Préservons l’anonymat en ligne mais certifions l’humanité

« L’adhésion populaire à l’interdiction de l’anonymat traduit en fait la terrible erreur de notre époque qui oppose de façon monolithique le camp du bien et celui mal, l’exactitude et le mensonge, le “vrai nous” et l’hypocrisie »

 

L’idée d’une levée de l’anonymat sur les réseaux sociaux semble rencontrer de plus en plus de soutiens dans l’opinion. Emmanuel Macron l’a lui-même évoquée, attribuant implicitement l’affaiblissement démocratique à la possibilité de tout dire en ligne, y compris avec excès, derrière le masque du pseudonyme. Si le lien est réel, le remède serait pire que le mal. L’adhésion populaire à l’interdiction de l’anonymat traduit en fait la terrible erreur de notre époque qui oppose de façon monolithique le camp du bien et celui mal, l’exactitude et le mensonge, le « vrai nous » et l’hypocrisie.

Nous avons tous une vision rassurante du monde. Un a priori de cohérence. Les choses sont ordonnées. Elles ont une place naturelle. Quand elles ne le sont pas, c’est qu’au moins elles pourraient l’être, et le seront, si nous savons « remettre de l’ordre ». Mais la réalité de notre expérience du monde est beaucoup plus proche de la coïncidence des opposés, cette coincidencia oppositorum dont parlait Nicolas de Cuse au XVe siècle. Le monde est plein de ces contradictions, et c’est précisément l’hypocrisie qui permet de ne pas en mourir, en créant l’artifice utile de la cohérence. Nous savons que nous sommes multiples, que nos visages changent selon les contextes, les interlocuteurs et les humeurs.

 

Un monde sans anonymat nous imposerait son illusoire cohérence. Il nous enfermerait dans une mise en scène de nous-même en prétendant nous forcer à être authentique

 

Sincérités successives. Double jeu, double langage, incursions dans les marges des pratiques sont tellement banales que nous les pratiquons sans nous en rendre compte, passant d’un registre à l’autre avec la facilité d’un changement de chaîne sur le téléviseur. Marcel Proust, en parlant des « intermittences du cœur », ou Julien Green, avec ses « sincérités successives », expriment le fait que se contredire soi-même traduit moins souvent un mensonge, ou une erreur, qu’une réelle instabilité de ce que nous pensons et croyons. L’utilité de l’anonymat est immense. C’est à l’ombre commode de ces pratiques que s’épanouit l’individu, et que le monde avec lequel il doit composer devient supportable.

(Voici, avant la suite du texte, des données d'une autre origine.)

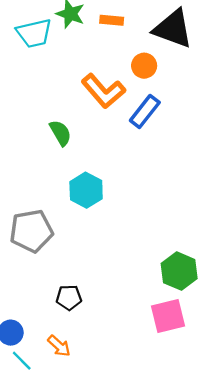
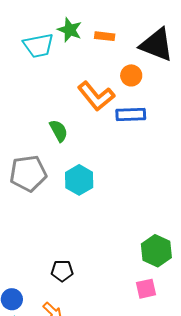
blue rectangle: (145, 112) -> (131, 114), turned 48
gray pentagon: (31, 231) -> (28, 173), moved
pink square: (168, 316) -> (146, 289), size x0.7

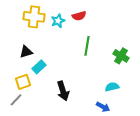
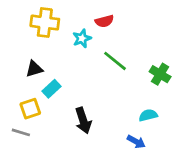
cyan star: (58, 21) -> (82, 38), moved
green line: (87, 46) -> (115, 61), turned -60
gray line: (16, 100) -> (21, 132), turned 64

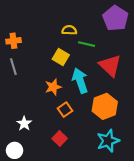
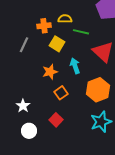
orange cross: (13, 41) -> (44, 26), moved
gray line: (13, 67) -> (24, 45), moved, turned 42
cyan arrow: (80, 81) -> (75, 66), size x0.7
white circle: (14, 150) -> (29, 131), moved

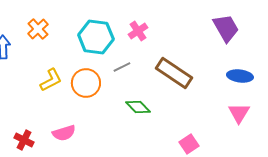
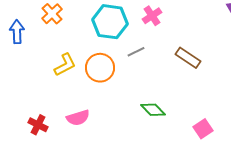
brown rectangle: (174, 73) -> (188, 58), size x0.7
green diamond: (138, 107) -> (153, 110), moved

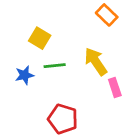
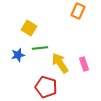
orange rectangle: (107, 15) -> (78, 11), turned 70
yellow arrow: (96, 61) -> (60, 63), moved

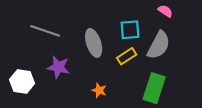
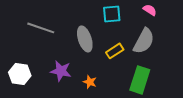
cyan square: (130, 30) -> (112, 14), moved
purple star: (58, 67) -> (61, 71), moved

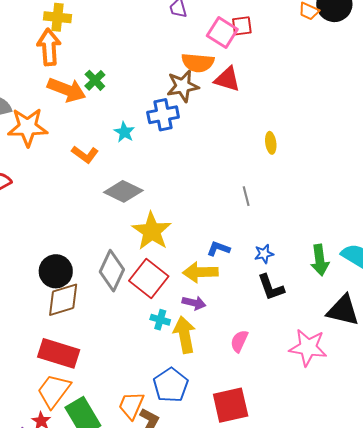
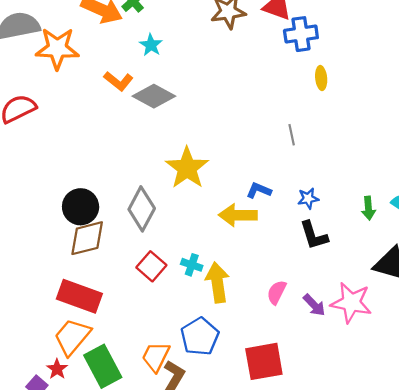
blue cross: (163, 115) -> (301, 34), moved
cyan star: (124, 132) -> (151, 45), moved
gray diamond: (123, 191) -> (154, 96), moved
green arrow: (320, 260) -> (368, 208), size x0.7
red square: (149, 279) -> (151, 266), moved, size x0.7
purple arrow: (194, 303) -> (314, 305), moved, turned 30

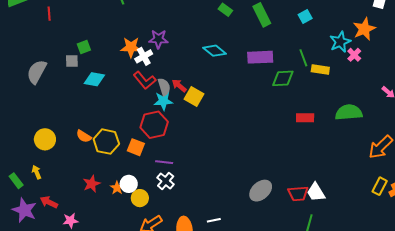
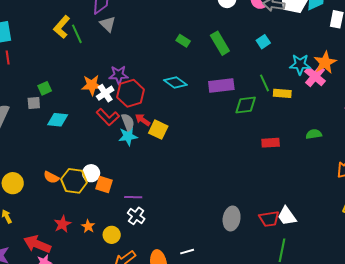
orange star: (364, 29) -> (325, 63), moved
cyan star: (340, 42) -> (300, 64), turned 30
pink cross: (354, 55) -> (315, 76), size x1.5
green semicircle: (349, 112) -> (314, 134), size x0.6
red hexagon: (154, 125) -> (130, 93), moved
white circle: (129, 184) -> (91, 173), moved
gray ellipse: (261, 191) -> (232, 218), turned -35
red arrow: (49, 202) -> (37, 244), moved, size x1.5

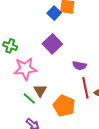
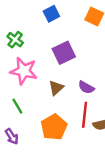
blue square: (54, 13) -> (51, 14), moved
brown triangle: (40, 91) -> (56, 88), moved

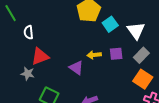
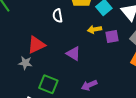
white semicircle: (29, 32) -> (58, 16), moved
yellow arrow: (94, 55) -> (95, 29), moved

Un monde sans anonymat nous imposerait son illusoire cohérence. Il nous enfermerait dans une mise en scène de nous-même en prétendant nous forcer à être authentique. Il imposerait à chacun d’être d’un seul tenant, dans tous les âges de sa vie et toutes ses identités. De plus, à l’heure où les pressions en faveur de l’aseptisation des discours se multiplient, où le corridor de l’orthodoxie de pensée se réduit, l’interdiction de l’anonymat accélérerait de façon dramatique le contrôle de la pensée. Internet deviendrait une immense « zone neutre », à l’image des safe spaces créés par les universités américaines, où au nom du respect des opinions toute argumentation déviante est absolument bannie.

Comment endiguer alors le péril démocratique sans perdre les avantages de l’ombre où chacun peut s’exprimer sans être associé à son identité professionnelle ou familiale ? En créant une obligation de prouver que l’on est un humain et non une machine. Authentification et identification resteraient deux choses distinctes. Ce n’est pas l’excès des paroles décomplexées qu’il faut craindre, car tout ce qui est excessif est insignifiant et les débordements ponctuels (comme ceux de la ligue du LOL) peuvent être maîtrisés sans levée massive de l’anonymat. En revanche, il faut empêcher la manipulation des débats par des intérêts malveillants à l’aide d’outils d’intelligence artificielle. Il est temps d’affirmer que le débat public, sous toutes ses formes, doit rester un privilège exclusif des humains.